Network Dissection: Quantifying Interpretability of Deep Visual Representations
David Bau, Bolei Zhou, Aditya Khosla, Aude Oliva, Antonio Torralba
TL;DR
This paper tackles the interpretability of deep visual representations by quantifying alignment between individual CNN units and a wide set of semantic concepts using a unified dataset. It introduces Network Dissection, a three-step scoring framework leveraging the Broden dataset to label unit semantics and measure layer interpretability as the number of unique concept detectors. Through extensive experiments across architectures, supervision schemes, and training conditions, it demonstrates that interpretability is axis-dependent and can be degraded by basis rotations or batch normalization, even when discriminative power remains intact.
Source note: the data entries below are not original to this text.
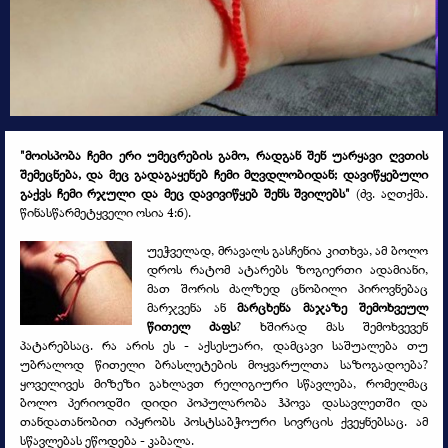
"მოისპობა ჩემი ერი უმეცრების გამო, რადგან შენ უარყავი ღვთის
შემეცნება, და მეც გადაგაყენებ ჩემი მღვდლობიდან; დავიწყებული
გაქვს ჩემი რჯული და მეც დავივიწყებ შენს შვილებს"
(ძვ. აღთქმა.
წინასწარმეტყველი ოსია 4:6).
უეჭველად, მრავალს გასჩენია კითხვა, ამ ბოლო
დროს რატომ ატარებს ზოგიერთი ადამიანი,
მათ შორის ძალზედ ცნობილი პიროვნებაც
მარჯვენა ან
მარცხენა მაჯაზე შემოხვეულ
წითელ ძაფს
? ხშირად მას შემოხვევენ
პატარებსაც. რა არის ეს -
აქსესუარი, დამცავი საშუალება თუ
უბრალოდ წითელი ბრასლეტების მოყვარულთა საზოგადოება?
ყოველივეს მიზეზი გახლავთ რელიგიური სწავლება, რომელმაც
ბოლო პერიოდში დიდი პოპულარობა ჰპოვა დასავლეთში და
თანდათანობით იპყრობს პოსტსაბჭოური სივრცის ქვეყნებსაც. ამ
სწავლებას ეწოდება -
კაბალა.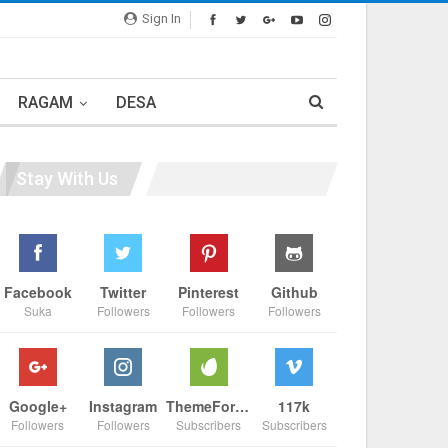
Sign In
RAGAM
DESA
Stay With Us
Facebook
Twitter
Pinterest
Github
Suka
Followers
Followers
Followers
Google+
Instagram
ThemeForest
117k
Followers
Followers
Subscribers
Subscribers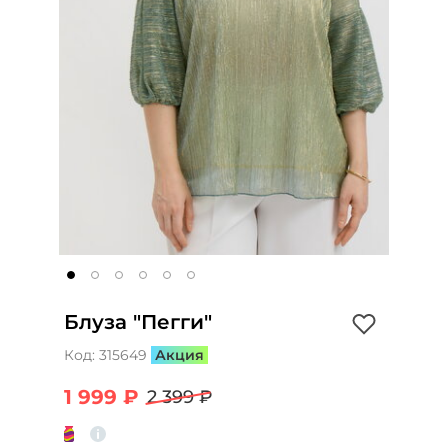
Блуза "Пегги"
Код:
315649
Акция
1 999 ₽
2 399 ₽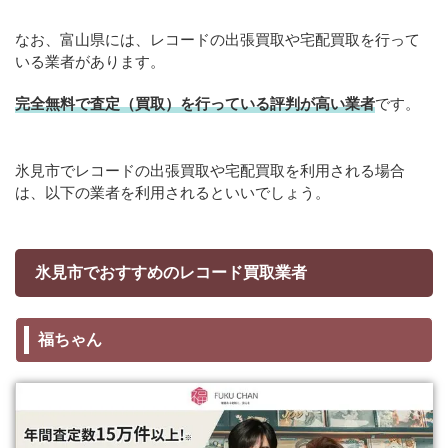
なお、富山県には、レコードの出張買取や宅配買取を行って
いる業者があります。
完全無料で査定（買取）を行っている評判が高い業者
です。
氷見市でレコードの出張買取や宅配買取を利用される場合
は、以下の業者を利用されるといいでしょう。
氷見市でおすすめのレコード買取業者
福ちゃん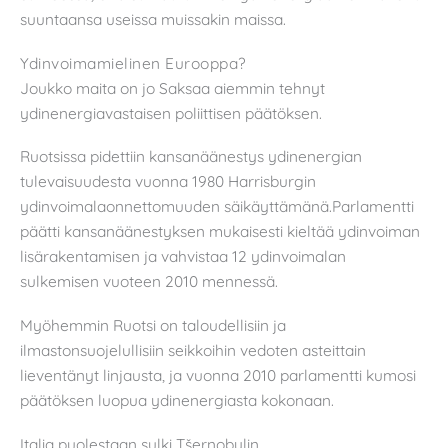
suuntaansa useissa muissakin maissa.
Ydinvoimamielinen Eurooppa?
Joukko maita on jo Saksaa aiemmin tehnyt
ydinenergiavastaisen poliittisen päätöksen.
Ruotsissa pidettiin kansanäänestys ydinenergian
tulevaisuudesta vuonna 1980 Harrisburgin
ydinvoimalaonnettomuuden säikäyttämänä.Parlamentti
päätti kansanäänestyksen mukaisesti kieltää ydinvoiman
lisärakentamisen ja vahvistaa 12 ydinvoimalan
sulkemisen vuoteen 2010 mennessä.
Myöhemmin Ruotsi on taloudellisiin ja
ilmastonsuojelullisiin seikkoihin vedoten asteittain
lieventänyt linjausta, ja vuonna 2010 parlamentti kumosi
päätöksen luopua ydinenergiasta kokonaan.
Italia puolestaan sulki Tšernobylin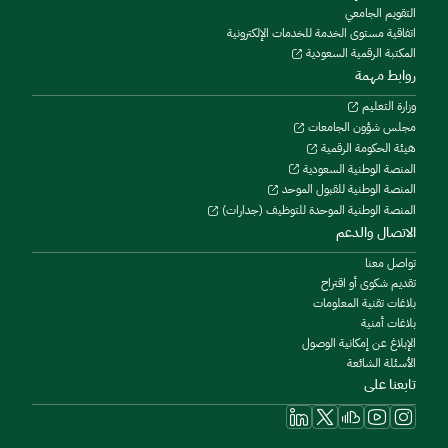
التقويم الجامعي
اتفاقية مستوى الخدمة للخدمات الإلكترونية
المكتبة الرقمية السعودية
روابط مهمة
وزارة التعليم
مجلس شؤون الجامعات
هيئة الحكومة الرقمية
المنصة الوطنية السعودية
المنصة الوطنية للقبول الموحد
المنصة الوطنية الموحدة للتوظيف (جدارات)
الاتصال والدعم
تواصل معنا
تقديم شكوى أو اقتراح
بلاغات تقنية المعلومات
بلاغات أمنية
الإبلاغ عن إمكانية الوصول
الأسئلة الشائعة
تابعنا على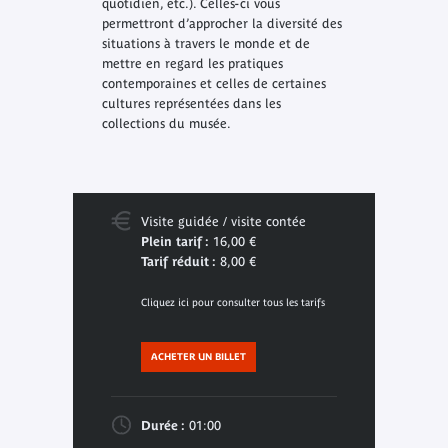
quotidien, etc.). Celles-ci vous
permettront d’approcher la diversité des
situations à travers le monde et de
mettre en regard les pratiques
contemporaines et celles de certaines
cultures représentées dans les
collections du musée.
Visite guidée / visite contée
Plein tarif :
16,00 €
Tarif réduit :
8,00 €
Cliquez ici pour consulter tous les tarifs
ACHETER UN BILLET
Durée :
01:00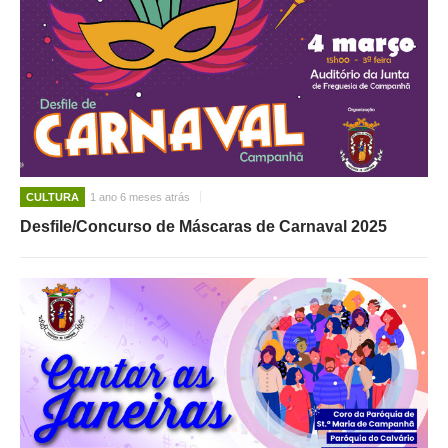
CULTURA
1 ano 6 meses atrás
Desfile/Concurso de Máscaras de Carnaval 2025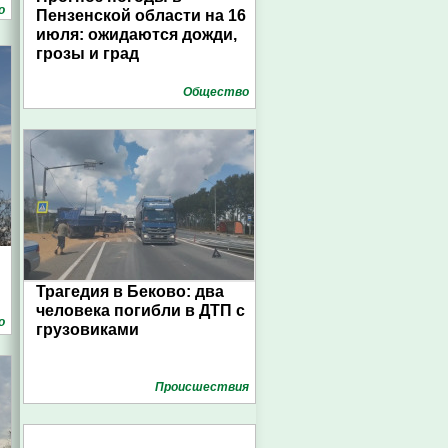
о
Пензенской области на 16
июля: ожидаются дожди,
грозы и град
Общество
Трагедия в Беково: два
человека погибли в ДТП с
о
грузовиками
Проиcшествия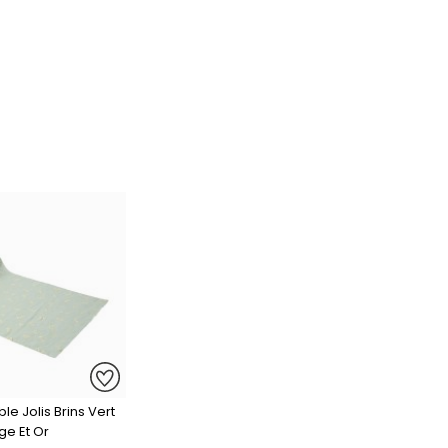
e Jolis Brins Vert
ge Et Or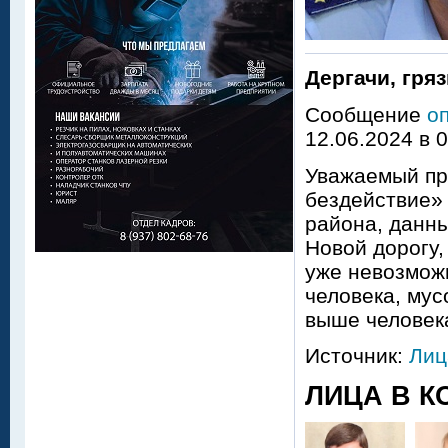
Дергачи, гряз
Сообщение
оп
12.06.2024 в 
Уважаемый пр
бездействие» 
района, данны
Новой дорогу,
уже невозможн
человека, мус
выше человека
Источник:
Лиц
ЛИЦА В К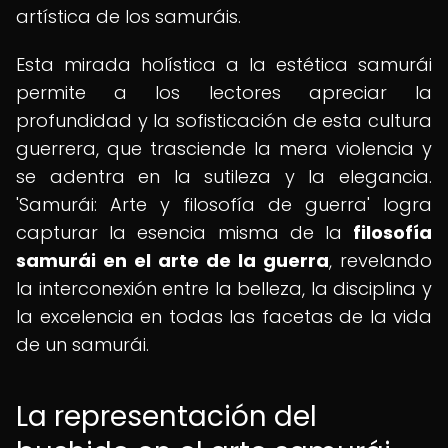
artística de los samuráis.
Esta mirada holística a la estética samurái
permite a los lectores apreciar la
profundidad y la sofisticación de esta cultura
guerrera, que trasciende la mera violencia y
se adentra en la sutileza y la elegancia.
'Samurái: Arte y filosofía de guerra' logra
capturar la esencia misma de la
filosofía
samurái en el arte de la guerra
, revelando
la interconexión entre la belleza, la disciplina y
la excelencia en todas las facetas de la vida
de un samurái.
La representación del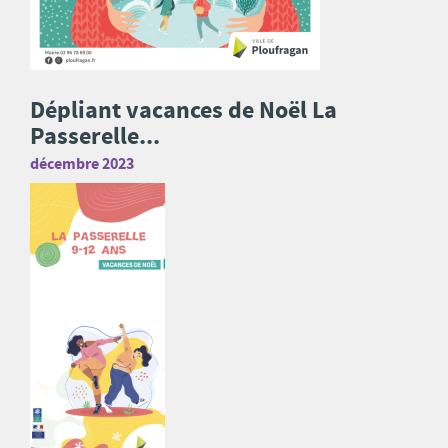
Dépliant vacances de Noël La
Passerelle...
décembre 2023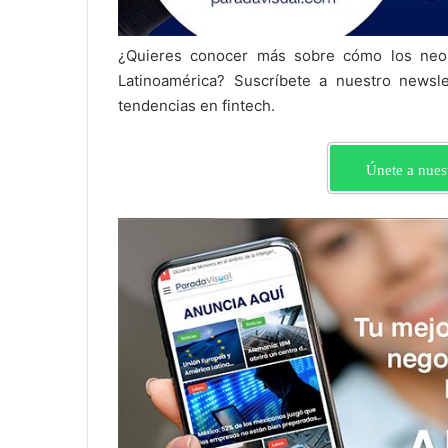
¿Quieres conocer más sobre cómo los neob
Latinoamérica? Suscríbete a nuestro newsle
tendencias en fintech.
Únete a nues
The findings show that deeper networks and scene-focused supervision tend to yield more interpretable units, while widening layers can increase interpretability up to a limit, offering practical guidance for building more transparent CNNs.
Abstract
We propose a general framework called Network Dissection for quantifying the interpretability of latent representations of CNNs by evaluating the alignment between individual hidden units and a set of semantic concepts. Given any CNN model, the proposed method draws on a broad data set of visual concepts to score the semantics of hidden units at each intermediate convolutional layer. The units with semantics are given labels across a range of objects, parts, scenes, textures, materials, and colors. We use the proposed method to test the hypothesis that interpretability of units is equivalent to random linear combinations of units, then we apply our method to compare the latent representations of various networks when trained to solve different supervised and self-supervised training tasks. We further analyze the effect of training iterations, compare networks trained with different initializations, examine the impact of network depth and width, and measure the effect of dropout and batch normalization on the interpretability of deep visual representations. We demonstrate that the proposed method can shed light on characteristics of CNN models and training methods that go beyond measurements of their discriminative power.